[132]
In Captain Cook, who came ashore the next day, I recognized a familiar face, and I could safely congratulate my former townsman for his success in weathering the storm with only the loss of a bowsprit and topmast and some damage to the rudder.
He was also favored above all the succeeding vessels by being admitted to quarantine. . . .
The poor barque was less fortunate, and when I went alongside of her in the customhouse boat on Saturday, she was certainly a sad spectacle.
She was the Warren of Thomaston, Maine, Captain Condry, from Philadelphia, with flour and grain; and as we approached her she seemed like one of Herman Melville's ghostly ships.
She lay deep in the water, her starboard bulwarks almost wholly broken away, no vestige left of bowsprit and foremast, only the lower mainmast and mizzenmast standing. . .. Two women and a baby were on the quarterdeck; and to crown all the sufferings, she had no bill of health and was refused quarantine.
All this I learned from the captain, questioning him in behalf of the customhouse officers.

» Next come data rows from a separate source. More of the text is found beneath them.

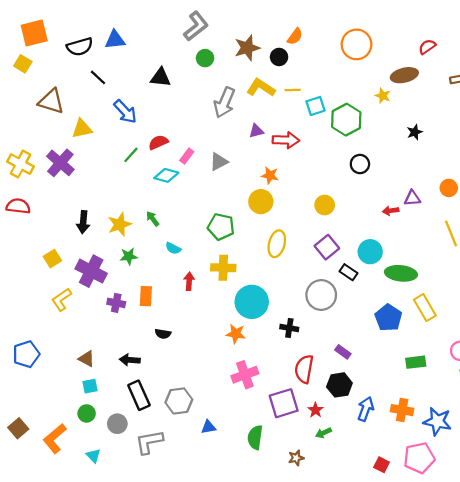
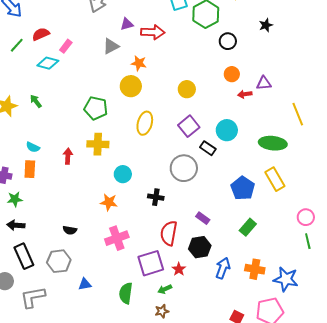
gray triangle: (219, 162) -> (111, 46), moved
black circle: (360, 164) -> (228, 41), moved
orange circle: (449, 188) -> (232, 74), moved
cyan semicircle: (173, 248) -> (33, 147), moved
green star: (129, 256) -> (15, 199), moved
green ellipse: (401, 273) -> (273, 143), moved
cyan circle: (252, 302) -> (123, 174), size x0.6
black semicircle: (163, 334) -> (70, 230), moved
green rectangle: (416, 362) -> (248, 227), moved, turned -42
green arrow: (323, 433) -> (165, 289), moved

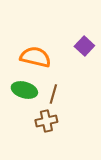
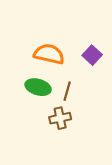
purple square: (84, 46) -> (92, 55), moved

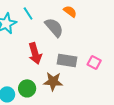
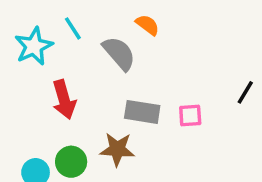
red arrow: (35, 53) -> (64, 100), moved
pink square: (94, 62) -> (190, 116), turned -32

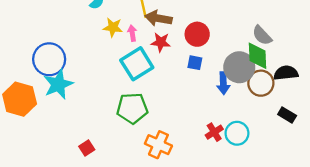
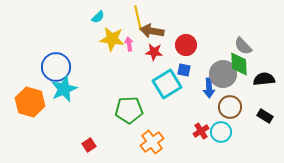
yellow star: (113, 27) -> (112, 39), size x1.4
cyan square: (137, 64) -> (167, 84), moved
brown circle: (261, 83) -> (230, 107), moved
orange cross: (158, 145) -> (152, 142), turned 30

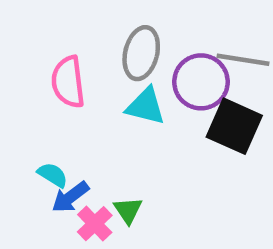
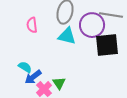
pink semicircle: (68, 82) -> (32, 25), size x0.7
black square: (234, 126) -> (107, 45), turned -30

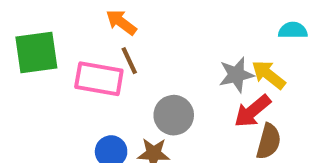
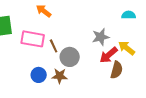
brown line: (129, 61) -> (54, 46), moved
yellow arrow: (269, 75) -> (127, 48), moved

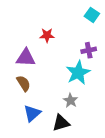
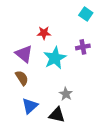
purple triangle: (26, 58) -> (24, 54), turned 36
cyan star: (78, 73) -> (55, 58), moved
black triangle: (61, 123) -> (57, 115), turned 30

I shall never forget the quiet, rather dogged calmness with which the poor fellow told his losses, one by one, too inured to despair even to court sympathy.
“Did you do anything to lighten ship?”
“Threw overboard five hundred barrels of flour.”
“Any water in hold?”
“Four feet. Pumps choked.”
“Cargo damaged?”
“All of it.”
“How many in your crew?”
“Six left” (with a glance round), “three lost in the gale.”